Arshavir Blackwell, PhD
Now take the word sat. The model needs to know what earlier tokens matter. The representation of sat forms a query vector, asking a question. Each previous token carries a key vector, a possible answer. The model compares them by measuring how much they align. The key from cat scores high—not because of grammar rules, but because the model learned that subjects and verbs share this geometric relationship. It’s pattern matching in vector space.
Arshavir Blackwell, PhD
Different layers specialize in different things. Early layers tend to capture syntax—who’s the subject, what’s the verb. Middle layers encode relationships: who’s doing what to whom. Later layers handle meaning and prediction. By the time we reach the final the, the representation has entered an attractor region—a zone where likely completions like “mat,” “couch,” or “rug” cluster together. The geometry does the work.
Arshavir Blackwell, PhD
This is where mechanistic interpretability—MI—comes in. MI is about reverse-engineering these circuits. Researchers trace which components activate for which features, mapping specific computations to specific mechanisms. Take induction heads—discovered by Anthropic’s interpretability team. These are small circuits that detect repeated patterns. If the model sees “A B … A,” the induction head learns to predict “B.” It’s a clear, mechanical behavior.
Arshavir Blackwell, PhD
More recently, sparse autoencoders have helped us unpack these entangled representations. Instead of each neuron doing ten things at once, SAEs reveal directions that correspond to individual concepts. It’s like putting on glasses that let us see structure that was always there, just hidden.
Arshavir Blackwell, PhD
And this connects to what we call LLM-ology—studying models empirically, almost like cognitive psychology. MI shows us the wiring; LLM-ology shows the behavior. Together, they reveal how meaning moves through the network.
Arshavir Blackwell, PhD
When a model processes a sentence, its internal representation literally travels through high-dimensional space. Sentences with numbers, pronouns, or causal words often trace similar paths. The model has computational tendencies—habits of motion we’re only beginning to chart.
Arshavir Blackwell, PhD
We can locate some structure with sparse autoencoders, but much remains hidden—subtle signals like irony, humor, or moral tone may live in remote corners of this space.

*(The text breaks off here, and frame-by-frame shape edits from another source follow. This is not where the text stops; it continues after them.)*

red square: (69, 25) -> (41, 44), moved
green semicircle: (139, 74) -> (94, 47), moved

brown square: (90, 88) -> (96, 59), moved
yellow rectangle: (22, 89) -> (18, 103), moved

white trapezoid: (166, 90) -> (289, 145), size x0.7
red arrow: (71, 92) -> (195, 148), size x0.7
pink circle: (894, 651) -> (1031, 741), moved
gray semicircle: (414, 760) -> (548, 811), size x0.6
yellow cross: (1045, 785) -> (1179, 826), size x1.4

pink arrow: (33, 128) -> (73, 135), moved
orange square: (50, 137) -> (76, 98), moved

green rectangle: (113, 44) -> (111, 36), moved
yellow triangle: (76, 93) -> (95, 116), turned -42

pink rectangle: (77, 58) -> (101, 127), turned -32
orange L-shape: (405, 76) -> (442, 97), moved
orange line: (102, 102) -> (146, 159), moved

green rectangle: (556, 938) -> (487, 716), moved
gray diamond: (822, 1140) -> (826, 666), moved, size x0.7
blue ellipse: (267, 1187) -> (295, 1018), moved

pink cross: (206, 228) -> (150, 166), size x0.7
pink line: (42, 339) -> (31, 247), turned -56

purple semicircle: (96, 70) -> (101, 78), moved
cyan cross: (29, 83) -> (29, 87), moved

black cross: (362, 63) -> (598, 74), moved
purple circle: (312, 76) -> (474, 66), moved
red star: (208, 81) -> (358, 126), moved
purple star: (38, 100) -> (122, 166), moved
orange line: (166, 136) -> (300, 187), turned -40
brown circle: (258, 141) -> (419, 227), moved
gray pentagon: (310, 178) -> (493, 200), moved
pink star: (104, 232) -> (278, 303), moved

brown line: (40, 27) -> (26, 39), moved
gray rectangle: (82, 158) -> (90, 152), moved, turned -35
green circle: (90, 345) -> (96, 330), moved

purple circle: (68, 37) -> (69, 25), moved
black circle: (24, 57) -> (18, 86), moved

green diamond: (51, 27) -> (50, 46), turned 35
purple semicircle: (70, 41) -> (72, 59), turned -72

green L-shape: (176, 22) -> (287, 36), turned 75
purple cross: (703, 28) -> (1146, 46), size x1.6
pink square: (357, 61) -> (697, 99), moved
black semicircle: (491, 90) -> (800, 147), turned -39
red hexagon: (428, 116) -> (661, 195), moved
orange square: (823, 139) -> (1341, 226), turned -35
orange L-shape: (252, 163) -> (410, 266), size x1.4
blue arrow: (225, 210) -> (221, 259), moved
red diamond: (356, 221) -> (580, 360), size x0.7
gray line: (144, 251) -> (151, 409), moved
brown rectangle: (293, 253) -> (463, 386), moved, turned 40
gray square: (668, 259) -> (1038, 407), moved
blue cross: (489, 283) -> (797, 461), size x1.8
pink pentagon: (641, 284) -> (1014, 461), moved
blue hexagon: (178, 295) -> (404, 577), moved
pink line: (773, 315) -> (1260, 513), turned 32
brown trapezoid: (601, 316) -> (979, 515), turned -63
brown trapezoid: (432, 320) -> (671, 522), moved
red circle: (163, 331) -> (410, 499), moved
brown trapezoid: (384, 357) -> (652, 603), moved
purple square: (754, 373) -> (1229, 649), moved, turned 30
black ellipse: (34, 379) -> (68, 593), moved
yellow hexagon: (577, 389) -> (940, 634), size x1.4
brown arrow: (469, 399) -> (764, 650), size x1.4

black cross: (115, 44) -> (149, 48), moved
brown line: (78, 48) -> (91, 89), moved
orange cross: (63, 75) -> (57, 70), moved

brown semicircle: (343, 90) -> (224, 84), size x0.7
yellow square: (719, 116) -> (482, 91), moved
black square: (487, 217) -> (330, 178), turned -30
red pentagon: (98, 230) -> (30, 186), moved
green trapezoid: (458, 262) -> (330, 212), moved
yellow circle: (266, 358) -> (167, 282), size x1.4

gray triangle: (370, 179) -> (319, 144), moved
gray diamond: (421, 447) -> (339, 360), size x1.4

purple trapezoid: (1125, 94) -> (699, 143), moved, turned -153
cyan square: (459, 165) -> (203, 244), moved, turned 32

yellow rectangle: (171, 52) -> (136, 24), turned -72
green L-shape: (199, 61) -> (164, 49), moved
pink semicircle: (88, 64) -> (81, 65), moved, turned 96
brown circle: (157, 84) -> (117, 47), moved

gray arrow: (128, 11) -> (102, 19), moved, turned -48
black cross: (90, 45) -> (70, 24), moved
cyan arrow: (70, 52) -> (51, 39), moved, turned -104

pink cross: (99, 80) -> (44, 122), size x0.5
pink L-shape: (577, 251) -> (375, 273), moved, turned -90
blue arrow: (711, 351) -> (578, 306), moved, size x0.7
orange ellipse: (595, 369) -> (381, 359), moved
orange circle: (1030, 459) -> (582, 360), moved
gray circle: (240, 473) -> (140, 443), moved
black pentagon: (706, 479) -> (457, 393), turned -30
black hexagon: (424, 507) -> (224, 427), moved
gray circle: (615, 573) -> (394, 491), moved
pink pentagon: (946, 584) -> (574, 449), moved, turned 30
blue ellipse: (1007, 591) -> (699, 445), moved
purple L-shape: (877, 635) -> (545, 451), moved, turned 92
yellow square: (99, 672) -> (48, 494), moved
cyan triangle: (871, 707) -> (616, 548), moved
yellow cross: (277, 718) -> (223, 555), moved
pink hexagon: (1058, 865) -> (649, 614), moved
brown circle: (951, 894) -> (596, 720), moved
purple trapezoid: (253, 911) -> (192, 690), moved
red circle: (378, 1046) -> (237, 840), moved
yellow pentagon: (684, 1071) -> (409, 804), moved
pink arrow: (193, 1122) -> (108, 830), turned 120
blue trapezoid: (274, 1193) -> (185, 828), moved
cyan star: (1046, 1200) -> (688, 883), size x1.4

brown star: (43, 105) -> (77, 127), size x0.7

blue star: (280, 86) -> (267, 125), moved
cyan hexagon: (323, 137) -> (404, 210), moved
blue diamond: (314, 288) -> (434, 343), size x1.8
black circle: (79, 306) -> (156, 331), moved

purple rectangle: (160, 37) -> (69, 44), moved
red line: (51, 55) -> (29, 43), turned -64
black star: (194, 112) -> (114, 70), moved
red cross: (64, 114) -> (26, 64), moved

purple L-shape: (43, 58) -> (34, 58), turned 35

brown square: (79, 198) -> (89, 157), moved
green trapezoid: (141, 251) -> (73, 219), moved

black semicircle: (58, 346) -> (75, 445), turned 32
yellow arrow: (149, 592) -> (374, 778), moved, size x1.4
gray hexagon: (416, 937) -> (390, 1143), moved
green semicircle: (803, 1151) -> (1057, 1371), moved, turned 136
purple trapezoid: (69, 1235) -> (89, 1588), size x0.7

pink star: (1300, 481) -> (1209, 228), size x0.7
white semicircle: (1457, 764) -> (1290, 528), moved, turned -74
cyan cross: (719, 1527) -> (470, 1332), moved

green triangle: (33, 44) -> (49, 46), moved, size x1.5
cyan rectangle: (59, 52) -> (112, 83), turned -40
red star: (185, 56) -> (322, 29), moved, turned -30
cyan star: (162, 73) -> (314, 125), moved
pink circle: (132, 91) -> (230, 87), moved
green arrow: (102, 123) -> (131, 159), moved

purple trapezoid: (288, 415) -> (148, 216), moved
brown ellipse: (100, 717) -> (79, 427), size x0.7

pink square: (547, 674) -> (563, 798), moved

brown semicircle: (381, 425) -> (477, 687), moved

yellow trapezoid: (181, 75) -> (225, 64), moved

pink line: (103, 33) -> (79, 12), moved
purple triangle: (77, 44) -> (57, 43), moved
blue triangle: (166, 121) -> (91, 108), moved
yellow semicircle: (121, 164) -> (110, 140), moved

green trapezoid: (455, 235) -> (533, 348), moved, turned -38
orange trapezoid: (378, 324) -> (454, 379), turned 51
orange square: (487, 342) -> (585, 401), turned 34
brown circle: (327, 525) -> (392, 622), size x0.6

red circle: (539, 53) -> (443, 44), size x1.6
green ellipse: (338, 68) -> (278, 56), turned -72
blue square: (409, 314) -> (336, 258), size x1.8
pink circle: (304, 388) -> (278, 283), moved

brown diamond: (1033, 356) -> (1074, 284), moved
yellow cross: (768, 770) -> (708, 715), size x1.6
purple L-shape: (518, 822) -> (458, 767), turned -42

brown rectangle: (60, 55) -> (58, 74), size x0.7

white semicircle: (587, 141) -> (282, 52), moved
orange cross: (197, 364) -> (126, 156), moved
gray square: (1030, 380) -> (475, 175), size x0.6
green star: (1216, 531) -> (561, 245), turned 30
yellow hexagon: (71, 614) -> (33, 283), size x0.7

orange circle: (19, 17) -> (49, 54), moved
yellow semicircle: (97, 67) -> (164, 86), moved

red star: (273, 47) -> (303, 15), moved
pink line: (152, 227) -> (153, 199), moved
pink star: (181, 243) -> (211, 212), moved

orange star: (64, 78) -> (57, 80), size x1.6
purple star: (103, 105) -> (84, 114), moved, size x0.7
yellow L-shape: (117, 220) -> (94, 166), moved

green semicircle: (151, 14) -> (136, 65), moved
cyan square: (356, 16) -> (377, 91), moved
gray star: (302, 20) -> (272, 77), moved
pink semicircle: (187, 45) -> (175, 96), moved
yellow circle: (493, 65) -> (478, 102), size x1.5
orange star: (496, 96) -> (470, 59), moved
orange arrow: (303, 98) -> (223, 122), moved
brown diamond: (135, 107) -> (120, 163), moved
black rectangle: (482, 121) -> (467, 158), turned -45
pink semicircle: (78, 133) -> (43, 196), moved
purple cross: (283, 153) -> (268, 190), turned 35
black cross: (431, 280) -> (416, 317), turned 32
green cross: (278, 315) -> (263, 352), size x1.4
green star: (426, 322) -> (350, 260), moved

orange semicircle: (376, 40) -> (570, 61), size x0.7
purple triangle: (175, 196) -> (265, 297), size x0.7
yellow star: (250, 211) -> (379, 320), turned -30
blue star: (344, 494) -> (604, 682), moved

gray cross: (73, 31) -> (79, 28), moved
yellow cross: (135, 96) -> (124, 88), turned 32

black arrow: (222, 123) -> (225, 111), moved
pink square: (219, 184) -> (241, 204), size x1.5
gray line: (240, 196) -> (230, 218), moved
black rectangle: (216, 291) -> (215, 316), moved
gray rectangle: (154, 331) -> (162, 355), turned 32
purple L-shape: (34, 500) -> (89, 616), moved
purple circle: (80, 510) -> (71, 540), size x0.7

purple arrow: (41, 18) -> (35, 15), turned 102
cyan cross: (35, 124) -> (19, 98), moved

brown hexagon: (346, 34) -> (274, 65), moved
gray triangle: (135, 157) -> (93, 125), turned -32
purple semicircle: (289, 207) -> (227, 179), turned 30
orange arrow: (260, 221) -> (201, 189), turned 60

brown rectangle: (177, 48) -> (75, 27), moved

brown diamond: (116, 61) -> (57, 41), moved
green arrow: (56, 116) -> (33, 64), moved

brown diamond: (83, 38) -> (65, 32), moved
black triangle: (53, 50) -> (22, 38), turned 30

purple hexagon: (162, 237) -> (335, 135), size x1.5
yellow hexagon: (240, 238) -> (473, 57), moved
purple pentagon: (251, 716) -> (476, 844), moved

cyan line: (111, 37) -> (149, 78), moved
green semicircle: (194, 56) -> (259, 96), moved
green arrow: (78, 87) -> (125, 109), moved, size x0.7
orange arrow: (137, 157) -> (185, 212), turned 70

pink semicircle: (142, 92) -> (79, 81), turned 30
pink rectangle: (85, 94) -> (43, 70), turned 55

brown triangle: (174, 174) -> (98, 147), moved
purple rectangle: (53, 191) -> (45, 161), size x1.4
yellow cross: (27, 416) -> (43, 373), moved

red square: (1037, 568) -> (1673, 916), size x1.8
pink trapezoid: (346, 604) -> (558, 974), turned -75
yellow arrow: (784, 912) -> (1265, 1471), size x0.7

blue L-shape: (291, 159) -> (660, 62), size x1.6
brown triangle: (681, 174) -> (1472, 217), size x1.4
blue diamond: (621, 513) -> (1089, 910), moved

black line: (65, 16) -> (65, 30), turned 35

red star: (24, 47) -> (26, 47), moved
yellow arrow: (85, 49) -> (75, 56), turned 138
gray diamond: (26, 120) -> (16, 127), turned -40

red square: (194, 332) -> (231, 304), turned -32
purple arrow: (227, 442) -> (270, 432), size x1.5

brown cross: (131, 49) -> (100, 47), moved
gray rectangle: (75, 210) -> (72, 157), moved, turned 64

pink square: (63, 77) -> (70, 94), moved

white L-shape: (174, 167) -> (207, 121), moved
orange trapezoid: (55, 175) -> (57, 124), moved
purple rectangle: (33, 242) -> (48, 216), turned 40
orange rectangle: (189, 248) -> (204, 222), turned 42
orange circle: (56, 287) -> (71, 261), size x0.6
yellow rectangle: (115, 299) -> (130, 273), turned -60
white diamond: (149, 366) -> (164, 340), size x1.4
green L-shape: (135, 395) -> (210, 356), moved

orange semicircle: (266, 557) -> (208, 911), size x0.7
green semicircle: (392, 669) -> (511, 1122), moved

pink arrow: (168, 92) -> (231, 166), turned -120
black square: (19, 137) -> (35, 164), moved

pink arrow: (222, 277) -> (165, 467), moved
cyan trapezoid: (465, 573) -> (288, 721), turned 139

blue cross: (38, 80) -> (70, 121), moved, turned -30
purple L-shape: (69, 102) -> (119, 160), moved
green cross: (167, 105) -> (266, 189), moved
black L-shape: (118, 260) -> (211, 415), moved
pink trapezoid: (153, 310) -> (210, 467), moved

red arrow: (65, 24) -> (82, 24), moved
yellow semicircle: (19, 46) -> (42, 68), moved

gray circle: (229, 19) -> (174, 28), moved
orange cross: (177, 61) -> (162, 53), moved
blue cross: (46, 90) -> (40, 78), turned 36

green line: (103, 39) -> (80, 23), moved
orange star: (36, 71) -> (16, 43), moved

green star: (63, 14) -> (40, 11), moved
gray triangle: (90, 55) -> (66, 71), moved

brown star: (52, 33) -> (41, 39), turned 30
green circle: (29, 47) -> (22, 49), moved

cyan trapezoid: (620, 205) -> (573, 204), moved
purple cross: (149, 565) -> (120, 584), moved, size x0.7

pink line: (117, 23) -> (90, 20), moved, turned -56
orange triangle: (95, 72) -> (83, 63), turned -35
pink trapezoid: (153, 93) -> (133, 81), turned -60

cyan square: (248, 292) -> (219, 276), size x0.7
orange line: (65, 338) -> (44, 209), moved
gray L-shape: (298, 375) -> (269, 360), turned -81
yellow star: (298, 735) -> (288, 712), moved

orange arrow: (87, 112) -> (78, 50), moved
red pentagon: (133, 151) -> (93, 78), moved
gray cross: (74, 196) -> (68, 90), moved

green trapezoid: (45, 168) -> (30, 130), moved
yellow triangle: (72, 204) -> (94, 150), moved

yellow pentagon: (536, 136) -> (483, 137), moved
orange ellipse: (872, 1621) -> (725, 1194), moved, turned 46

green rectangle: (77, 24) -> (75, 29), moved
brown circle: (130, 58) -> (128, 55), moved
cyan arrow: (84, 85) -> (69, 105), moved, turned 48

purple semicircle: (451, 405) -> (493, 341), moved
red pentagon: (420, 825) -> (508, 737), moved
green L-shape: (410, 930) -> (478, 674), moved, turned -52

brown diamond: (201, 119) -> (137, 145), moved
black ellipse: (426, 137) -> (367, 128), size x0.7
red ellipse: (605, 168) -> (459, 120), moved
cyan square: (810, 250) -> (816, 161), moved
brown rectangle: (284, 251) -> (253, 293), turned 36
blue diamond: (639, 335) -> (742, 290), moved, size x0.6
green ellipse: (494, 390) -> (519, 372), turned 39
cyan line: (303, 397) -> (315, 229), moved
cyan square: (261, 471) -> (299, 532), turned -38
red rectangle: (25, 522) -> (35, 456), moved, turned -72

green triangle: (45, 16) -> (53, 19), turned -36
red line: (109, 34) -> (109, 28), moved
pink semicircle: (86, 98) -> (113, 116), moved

This is where cognitive science meets geometry, and where interpretability meets mystery.
Arshavir Blackwell, PhD
Taken together, MI reveals the static wiring, while LLM-ology follows the dynamics—the motion of meaning through space. Transformers don’t store rules; they sculpt and navigate geometry.
Arshavir Blackwell, PhD
And that geometry, as powerful as it is, brings fragility. Most points in these vast spaces are meaningless noise. The meaningful regions—the semantic manifolds—occupy only a thin sliver of the hypersphere. That’s the curse of dimensionality: the expressiveness that makes these models so capable also makes them precarious.
Arshavir Blackwell, PhD
Even visualization struggles here. When we project thousands of dimensions down to two or three—using PCA or t-SNE—the true relationships blur. The result is an aesthetic map, not a faithful one. Even with modern tools, our view of these models is still partial—a sketch of a landscape we can never fully see.
Arshavir Blackwell, PhD
And yet, we keep mapping. Every new method—mechanistic interpretability, sparse autoencoders, the emerging science of LLM-ology—takes us a step closer to understanding how these systems think. I’m Arshavir Blackwell, and this has been Inside the Black Box.